Pakistan's chief justice Qazi Faez Isa. (PTV News/News)
  • Esa has been the target of criticism by extremists in Pakistan in recent months after he granted bail to an Ahmadi blasphemy suspect
  • Pakistan’s Parliament declared Ahmadis non-Muslims in 1974

LAHORE, Pakistan: Pakistan’s police on Monday arrested the deputy chief at a radical Islamist party on the charge of ordering the killing of the chief justice over his alleged support to the minority Ahmadi community, officials said.

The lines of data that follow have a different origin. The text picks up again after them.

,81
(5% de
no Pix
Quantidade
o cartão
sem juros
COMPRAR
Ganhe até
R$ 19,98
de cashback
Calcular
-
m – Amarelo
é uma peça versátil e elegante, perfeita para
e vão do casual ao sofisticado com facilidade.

Zaheerul Hassan Shah was arrested a day after a video went viral on social media, showing him telling a gathering of his supporters from the Tehreek-e-Labaik Pakistan that he would personally give 10 million rupees ($36,000) to anyone who beheads Qazi Faez Esa, the Chief Justice at the Supreme Court.

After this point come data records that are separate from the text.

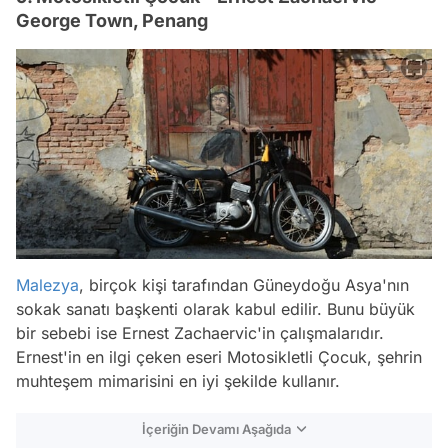
George Town, Penang
Malezya
, birçok kişi tarafından Güneydoğu Asya'nın
sokak sanatı başkenti olarak kabul edilir. Bunu büyük
bir sebebi ise Ernest Zachaervic'in çalışmalarıdır.
Ernest'in en ilgi çeken eseri Motosikletli Çocuk, şehrin
muhteşem mimarisini en iyi şekilde kullanır.
İçeriğin Devamı Aşağıda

Esa has been the target of criticism by extremists in Pakistan in recent months after he granted bail to an Ahmadi blasphemy suspect.
Pakistan’s Parliament declared Ahmadis non-Muslims in 1974. Since then, they have been repeatedly targeted by Islamic extremists, drawing condemnation from domestic and international human right groups.
A senior police officer, Zaheer Asghar, told reporters that Shah was arrested in Okara, a city in the eastern Punjab province. He said a case has been registered against Shah on charges of threatening to kill Esa and inciting people to violence.
Shah’s party has been behind violent protests against any change in Pakistan’s strict blasphemy laws, which carry the death penalty.
Last week, a UN-backed panel of independent experts expressed grave concern about increased discrimination and violence against the minority Ahmadi community in Pakistan and urged authorities to ensure their protection.